Page 2 of Whistleblower

Who did I just give a gun to?

“Grab a seat,” she says, nodding to the stools at the bar behind us. “We don’t have too long. The cops will be on their way soon, and Chandler, it’d be easier to pin this on you than to provoke Peroli by going after his men.”

“What?” The nightmare of this evening won’t end. I’m innocent. “But I didn’t—”

“Take a seat.” She pats my shoulder before she steps behind the bar. “We have a lot to talk about and not a lot of time.”

As my thudding heartbeat begins to slow and my adrenaline calms, the reality of this bizarre encounter really hits me.

Who is she? Why does she know my name? Why aren’t we calling for help? Why am I the only person uncomfortable with a dead person in the room?

“Who are you?” I growl, trying to sound more threatening.

“My name is Vesper,” she mutters absentmindedly as she scans the bottles on the glass bar shelves. She settles on one of Suzanne’s most expensive whiskeys. No one ever orders it because it’s sixty dollars for a single drink. And considering our customers were bikers, seedy poker players, and cheap drunks, that limited edition Macallan was more of a souvenir than anything. Suzanne always said we’d open it on my eighteenth birthday if I stuck around.

Of course I was going to stick around. She needed a barkeep she could pay peanuts under the table, and I needed a family. We were a good pair.

Pop. Vesper uncorks the bottle after fetching two glasses. “Do you drink?”

I pull out a stool, now eager to sit. My legs feel heavy, but also like jelly. It feels like I’m trying to run in a dream. “I’m underage.”

She snorts and pours two drinks anyway. “Good answer, but at sixteen you should also be in school, sleeping in a bed instead of an air mattress in a shitty studio above a dive bar, and certainly not bartending sixty hours a week for far less than minimum wage.” She slides the glass over to me. Planting her elbows on the bar, she leans closer to peer at me. “Funny…” she mumbles. “Your eyes are blue.”

I take a small sip of the whiskey, enjoying the burn on my tongue. “So?”

“I put green eyes in your file. I don’t normally miss the little details.”

“Why do you know so much about me? What file?”

“I know your father, in a way. He was involved with a case I worked a few years ago.”

“So you lied—you are a cop.”

She shakes her head. “Former FBI.”

I throw back the entire glass and wince as the whiskey sets my throat on fire. “I hope you’re the one who threw that piece of shit in jail.”
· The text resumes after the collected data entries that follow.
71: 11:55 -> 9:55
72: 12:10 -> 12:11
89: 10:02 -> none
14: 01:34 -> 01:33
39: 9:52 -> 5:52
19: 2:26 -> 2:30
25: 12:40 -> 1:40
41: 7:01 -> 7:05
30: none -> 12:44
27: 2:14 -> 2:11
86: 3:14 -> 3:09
“I helped,” she says. “I was worried about what would happen to you and your mother when your dad was sentenced. So, I’ve been watching.”

My dad was an abuser, rapist, and murderer. Life in prison, without the possibility of parole wasn’t enough. My mother, on the other hand, was a trickier subject. Can you throw someone in jail for giving up on themselves, and their kid? Is that actually a crime?
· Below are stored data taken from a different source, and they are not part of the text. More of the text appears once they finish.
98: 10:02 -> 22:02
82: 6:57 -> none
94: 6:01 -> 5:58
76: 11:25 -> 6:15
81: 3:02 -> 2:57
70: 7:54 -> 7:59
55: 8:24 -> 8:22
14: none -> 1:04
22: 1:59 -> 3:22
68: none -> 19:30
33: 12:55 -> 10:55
“My mother has had pills to keep her company for the past four years. She didn’t even notice when I dropped out of school and ran away six months ago.”

“It’s a shame. You’re smart. Good grades, great test scores. You only had two more years in school and probably would’ve gotten a scholarship. A decent college could’ve gotten you out of here. Why’d you quit so close to graduation?”
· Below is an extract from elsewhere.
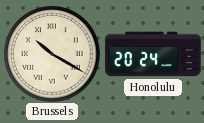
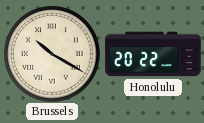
Honolulu: 20:24 -> 20:22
“A scholarship won’t pay room and board.” I purse my lips, not sure if I should be honest. Why spill secrets to this stranger who emerged minutes after a murder? Then again, who else in the world do I have to talk to? “And also, because my stepdad threw even more punches than my dad.”

She nods like she already knows my sordid family history. “You’re a strong-looking guy. Why didn’t you hit him back?”

I wanted to. Every single time. I wanted to wrap my hand around my stepdad’s throat and watch the light go out in his eyes. But I couldn’t. “Because when he really felt threatened, he took it out on my mom.”

The drugs made Mom so weak, she couldn’t take any more hits. I was terrified I’d watch him beat her to death. I begged her to leave for years, for us to just run away and start over somewhere new. It took me a while to learn she’d already left without me… The pills, the needles, the smoke… They took her away.

“Let me tell you something right now. Something very important. Women are not weak. But the men who lay hands on them are.”

I bite the inside of my cheek. “Except my mom is weak.”

“Your mom is an addict who needs help.”